§ Work task
Copy every record exactly.
[Opening Given data section]
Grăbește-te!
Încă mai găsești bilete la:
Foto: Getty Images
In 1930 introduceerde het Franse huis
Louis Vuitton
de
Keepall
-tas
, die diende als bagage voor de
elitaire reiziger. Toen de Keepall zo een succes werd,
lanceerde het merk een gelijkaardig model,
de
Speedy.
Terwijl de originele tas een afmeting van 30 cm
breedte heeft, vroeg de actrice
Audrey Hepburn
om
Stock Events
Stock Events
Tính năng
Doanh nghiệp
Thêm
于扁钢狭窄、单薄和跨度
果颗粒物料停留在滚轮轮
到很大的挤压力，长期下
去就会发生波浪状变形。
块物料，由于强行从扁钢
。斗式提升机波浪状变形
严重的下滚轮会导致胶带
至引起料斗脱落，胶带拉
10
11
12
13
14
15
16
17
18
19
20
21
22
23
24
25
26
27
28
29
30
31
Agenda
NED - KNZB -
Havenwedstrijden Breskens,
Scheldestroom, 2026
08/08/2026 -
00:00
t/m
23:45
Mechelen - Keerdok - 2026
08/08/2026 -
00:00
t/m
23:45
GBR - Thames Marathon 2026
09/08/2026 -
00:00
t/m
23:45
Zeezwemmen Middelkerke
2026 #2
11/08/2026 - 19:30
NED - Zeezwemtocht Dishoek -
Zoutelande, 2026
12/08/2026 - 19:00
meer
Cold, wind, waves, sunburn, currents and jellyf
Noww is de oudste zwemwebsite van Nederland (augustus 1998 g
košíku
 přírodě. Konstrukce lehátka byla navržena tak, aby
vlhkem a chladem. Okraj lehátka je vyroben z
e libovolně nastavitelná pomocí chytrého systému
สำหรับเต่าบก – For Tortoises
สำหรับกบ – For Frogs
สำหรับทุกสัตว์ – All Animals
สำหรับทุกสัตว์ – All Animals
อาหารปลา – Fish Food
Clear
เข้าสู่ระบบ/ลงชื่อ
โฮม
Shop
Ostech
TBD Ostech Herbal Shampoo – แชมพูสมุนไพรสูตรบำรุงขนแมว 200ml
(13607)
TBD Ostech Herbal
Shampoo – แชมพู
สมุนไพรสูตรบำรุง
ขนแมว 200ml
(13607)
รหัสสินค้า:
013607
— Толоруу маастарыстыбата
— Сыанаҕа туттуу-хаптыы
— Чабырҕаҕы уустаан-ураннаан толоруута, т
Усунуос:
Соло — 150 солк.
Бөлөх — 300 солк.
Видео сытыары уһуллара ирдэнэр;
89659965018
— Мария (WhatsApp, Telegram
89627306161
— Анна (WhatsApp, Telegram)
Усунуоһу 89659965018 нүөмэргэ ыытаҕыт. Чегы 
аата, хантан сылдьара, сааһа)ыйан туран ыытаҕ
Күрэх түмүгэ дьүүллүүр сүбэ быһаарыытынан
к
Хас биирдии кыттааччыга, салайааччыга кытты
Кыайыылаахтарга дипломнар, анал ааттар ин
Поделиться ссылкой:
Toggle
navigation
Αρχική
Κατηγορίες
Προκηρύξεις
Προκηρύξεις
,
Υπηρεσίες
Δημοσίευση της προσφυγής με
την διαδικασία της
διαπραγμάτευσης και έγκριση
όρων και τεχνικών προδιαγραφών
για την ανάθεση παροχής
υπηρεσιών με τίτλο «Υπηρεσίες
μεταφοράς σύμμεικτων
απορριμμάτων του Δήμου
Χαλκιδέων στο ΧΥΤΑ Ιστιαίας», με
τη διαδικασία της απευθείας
[Closing Given data section]
§ Worked solution
Grăbește-te!
Încă mai găsești bilete la:
Foto: Getty Images
In 1930 introduceerde het Franse huis
Louis Vuitton
de
Keepall
-tas
, die diende als bagage voor de
elitaire reiziger. Toen de Keepall zo een succes werd,
lanceerde het merk een gelijkaardig model,
de
Speedy.
Terwijl de originele tas een afmeting van 30 cm
breedte heeft, vroeg de actrice
Audrey Hepburn
om
Stock Events
Stock Events
Tính năng
Doanh nghiệp
Thêm
于扁钢狭窄、单薄和跨度
果颗粒物料停留在滚轮轮
到很大的挤压力，长期下
去就会发生波浪状变形。
块物料，由于强行从扁钢
。斗式提升机波浪状变形
严重的下滚轮会导致胶带
至引起料斗脱落，胶带拉
10
11
12
13
14
15
16
17
18
19
20
21
22
23
24
25
26
27
28
29
30
31
Agenda
NED - KNZB -
Havenwedstrijden Breskens,
Scheldestroom, 2026
08/08/2026 -
00:00
t/m
23:45
Mechelen - Keerdok - 2026
08/08/2026 -
00:00
t/m
23:45
GBR - Thames Marathon 2026
09/08/2026 -
00:00
t/m
23:45
Zeezwemmen Middelkerke
2026 #2
11/08/2026 - 19:30
NED - Zeezwemtocht Dishoek -
Zoutelande, 2026
12/08/2026 - 19:00
meer
Cold, wind, waves, sunburn, currents and jellyf
Noww is de oudste zwemwebsite van Nederland (augustus 1998 g
košíku
 přírodě. Konstrukce lehátka byla navržena tak, aby
vlhkem a chladem. Okraj lehátka je vyroben z
e libovolně nastavitelná pomocí chytrého systému
สำหรับเต่าบก – For Tortoises
สำหรับกบ – For Frogs
สำหรับทุกสัตว์ – All Animals
สำหรับทุกสัตว์ – All Animals
อาหารปลา – Fish Food
Clear
เข้าสู่ระบบ/ลงชื่อ
โฮม
Shop
Ostech
TBD Ostech Herbal Shampoo – แชมพูสมุนไพรสูตรบำรุงขนแมว 200ml
(13607)
TBD Ostech Herbal
Shampoo – แชมพู
สมุนไพรสูตรบำรุง
ขนแมว 200ml
(13607)
รหัสสินค้า:
013607
— Толоруу маастарыстыбата
— Сыанаҕа туттуу-хаптыы
— Чабырҕаҕы уустаан-ураннаан толоруута, т
Усунуос:
Соло — 150 солк.
Бөлөх — 300 солк.
Видео сытыары уһуллара ирдэнэр;
89659965018
— Мария (WhatsApp, Telegram
89627306161
— Анна (WhatsApp, Telegram)
Усунуоһу 89659965018 нүөмэргэ ыытаҕыт. Чегы 
аата, хантан сылдьара, сааһа)ыйан туран ыытаҕ
Күрэх түмүгэ дьүүллүүр сүбэ быһаарыытынан
к
Хас биирдии кыттааччыга, салайааччыга кытты
Кыайыылаахтарга дипломнар, анал ааттар ин
Поделиться ссылкой:
Toggle
navigation
Αρχική
Κατηγορίες
Προκηρύξεις
Προκηρύξεις
,
Υπηρεσίες
Δημοσίευση της προσφυγής με
την διαδικασία της
διαπραγμάτευσης και έγκριση
όρων και τεχνικών προδιαγραφών
για την ανάθεση παροχής
υπηρεσιών με τίτλο «Υπηρεσίες
μεταφοράς σύμμεικτων
απορριμμάτων του Δήμου
Χαλκιδέων στο ΧΥΤΑ Ιστιαίας», με
τη διαδικασία της απευθείας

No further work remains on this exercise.